WASHINGTON — A U.N. watchdog agency's report to be issued today will declare that, despite a formal request from the Security Council, Iran has not provided international inspectors with any new information about the country's nuclear program and has accelerated, rather than curbed, uranium-enrichment activities, sources said.

Iran announced two weeks ago that it had used a "cascade" — or array — of 164 centrifuges to enrich uranium for nuclear fuel. Inspectors from the International Atomic Energy Agency are expected to confirm in the report that Iran ran the cascade successfully, but several officials with knowledge of the nuclear program said Thursday that the cascade was no longer operating.

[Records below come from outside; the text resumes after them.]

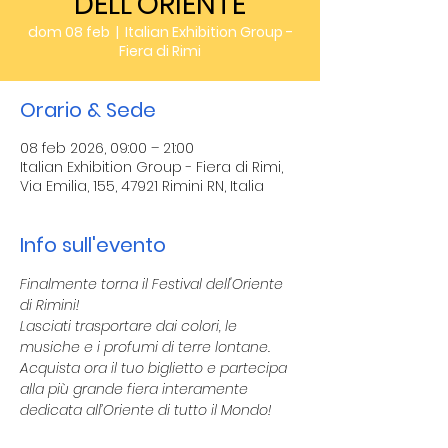
DELL'ORIENTE
dom 08 feb
  |  
Italian Exhibition Group -
Fiera di Rimi
Orario & Sede
08 feb 2026, 09:00 – 21:00
Italian Exhibition Group - Fiera di Rimi,
Via Emilia, 155, 47921 Rimini RN, Italia
Info sull'evento
Finalmente torna il Festival dell'Oriente 
di Rimini!
Lasciati trasportare dai colori, le 
musiche e i profumi di terre lontane.
Acquista ora il tuo biglietto e partecipa 
alla più grande fiera interamente 
dedicata all’Oriente di tutto il Mondo!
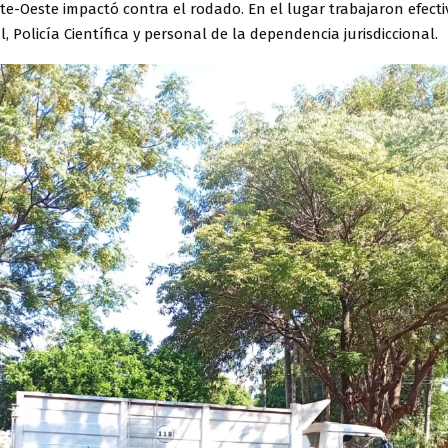
te-Oeste impactó contra el rodado. En el lugar trabajaron efecti
l, Policía Científica y personal de la dependencia jurisdiccional.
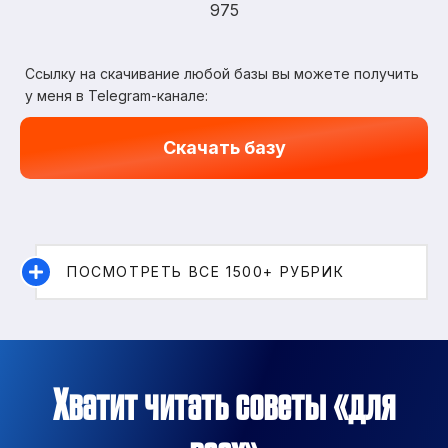
975
Ссылку на скачивание любой базы вы можете получить
у меня в Telegram-канале:
Скачать базу
ПОСМОТРЕТЬ ВСЕ 1500+ РУБРИК
Хватит читать советы «для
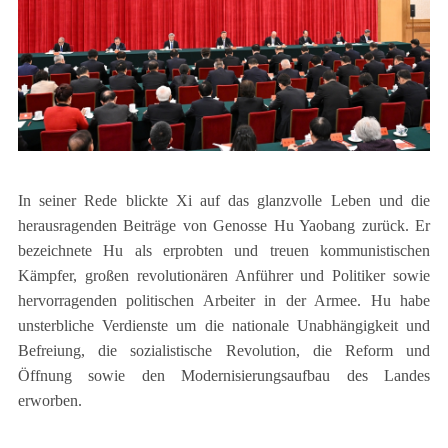
In seiner Rede blickte Xi auf das glanzvolle Leben und die
herausragenden Beiträge von Genosse Hu Yaobang zurück. Er
bezeichnete Hu als erprobten und treuen kommunistischen
Kämpfer, großen revolutionären Anführer und Politiker sowie
hervorragenden politischen Arbeiter in der Armee. Hu habe
unsterbliche Verdienste um die nationale Unabhängigkeit und
Befreiung, die sozialistische Revolution, die Reform und
Öffnung sowie den Modernisierungsaufbau des Landes
erworben.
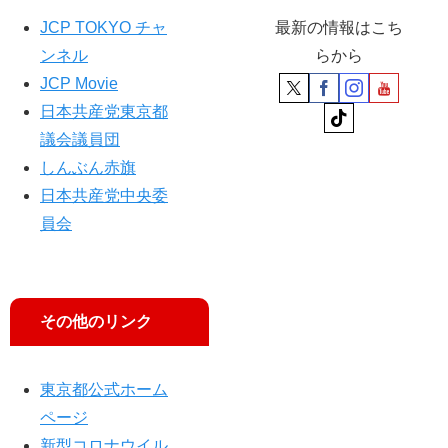
JCP TOKYO チャ
最新の情報はこち
ンネル
らから
JCP Movie
日本共産党東京都
議会議員団
しんぶん赤旗
日本共産党中央委
員会
その他のリンク
東京都公式ホーム
ページ
新型コロナウイル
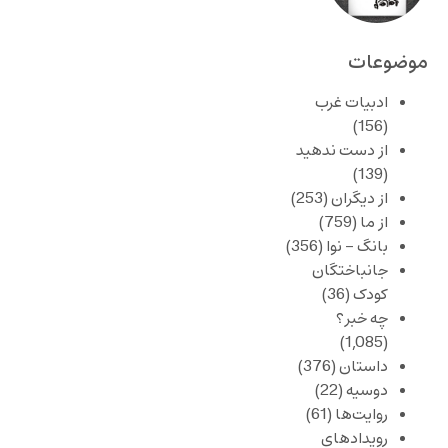
موضوعات
ادبیات غرب
(156)
از دست ندهید
(139)
از دیگران
(253)
از ما
(759)
بانگ – نوا
(356)
جانباختگان
کودک
(36)
چه خبر؟
(1,085)
داستان
(376)
دوسیه
(22)
روایت‌ها
(61)
رویدادهای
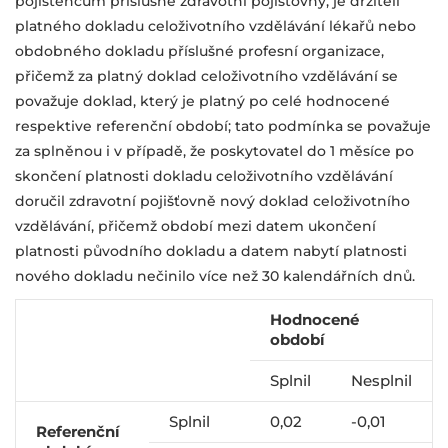
pojištěncům příslušné zdravotní pojišťovny, je držiteli
platného dokladu celoživotního vzdělávání lékařů nebo
obdobného dokladu příslušné profesní organizace,
přičemž za platný doklad celoživotního vzdělávání se
považuje doklad, který je platný po celé hodnocené
respektive referenční období; tato podmínka se považuje
za splněnou i v případě, že poskytovatel do 1 měsíce po
skončení platnosti dokladu celoživotního vzdělávání
doručil zdravotní pojišťovně nový doklad celoživotního
vzdělávání, přičemž období mezi datem ukončení
platnosti původního dokladu a datem nabytí platnosti
nového dokladu nečinilo více než 30 kalendářních dnů.
Hodnocené
období
Splnil
Nesplnil
Splnil
0,02
-0,01
Referenční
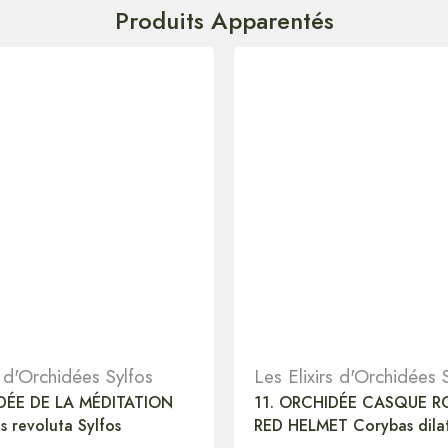
Produits Apparentés
s d'Orchidées Sylfos
Les Elixirs d'Orchidées 
DÉE DE LA MÉDITATION
11. ORCHIDÉE CASQUE R
is revoluta Sylfos
RED HELMET Corybas dilat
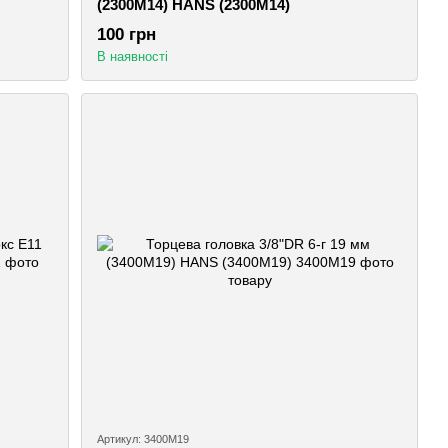
(2300M14) HANS (2300M14)
100 грн
В наявності
Артикул: 3400M19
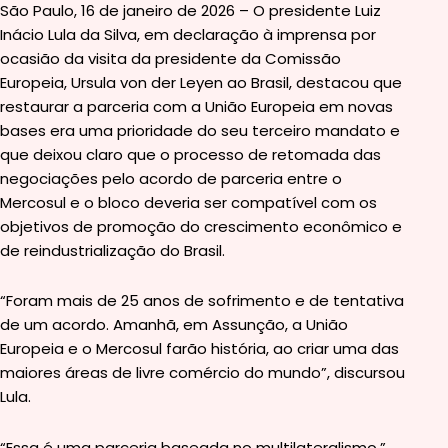
São Paulo, 16 de janeiro de 2026 – O presidente Luiz
Inácio Lula da Silva, em declaração à imprensa por
ocasião da visita da presidente da Comissão
Europeia, Ursula von der Leyen ao Brasil, destacou que
restaurar a parceria com a União Europeia em novas
bases era uma prioridade do seu terceiro mandato e
que deixou claro que o processo de retomada das
negociações pelo acordo de parceria entre o
Mercosul e o bloco deveria ser compatível com os
objetivos de promoção do crescimento econômico e
de reindustrialização do Brasil.
“Foram mais de 25 anos de sofrimento e de tentativa
de um acordo. Amanhã, em Assunção, a União
Europeia e o Mercosul farão história, ao criar uma das
maiores áreas de livre comércio do mundo”, discursou
Lula.
“Essa é uma parceria baseada no multilateralismo.”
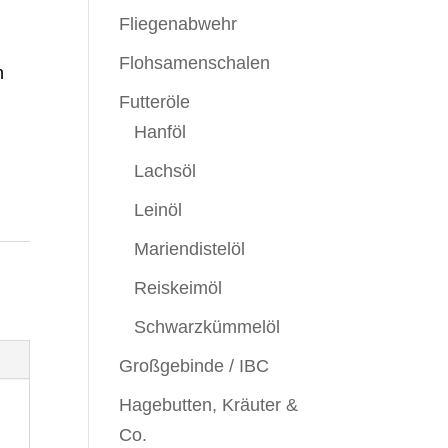
Fliegenabwehr
Flohsamenschalen
n
Futteröle
Hanföl
Lachsöl
Leinöl
Mariendistelöl
Reiskeimöl
Schwarzkümmelöl
Großgebinde / IBC
Hagebutten, Kräuter &
Co.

It remains unclear whether Iran managed to enrich a small quantity of uranium to a level of 3.5 percent, as President Mahmoud Ahmadinejad announced April 11. That level would suffice for nuclear energy but is far too low for a weapons program, which the Bush administration contends Iran is clandestinely developing.

The IAEA will include these findings, sources said, in what they characterized as a brief and highly negative report to be delivered today, the end of a 30-day deadline the Security Council set for Iran to stop enriching uranium until inspectors are confident the program is exclusively peaceful.

The Bush administration is hoping that the report, and Iran's actions, will make it easier for council members to increase pressure on Iran. The council's March request, along with others by the IAEA's board of directors, asked Iran to voluntarily suspend its enrichment program.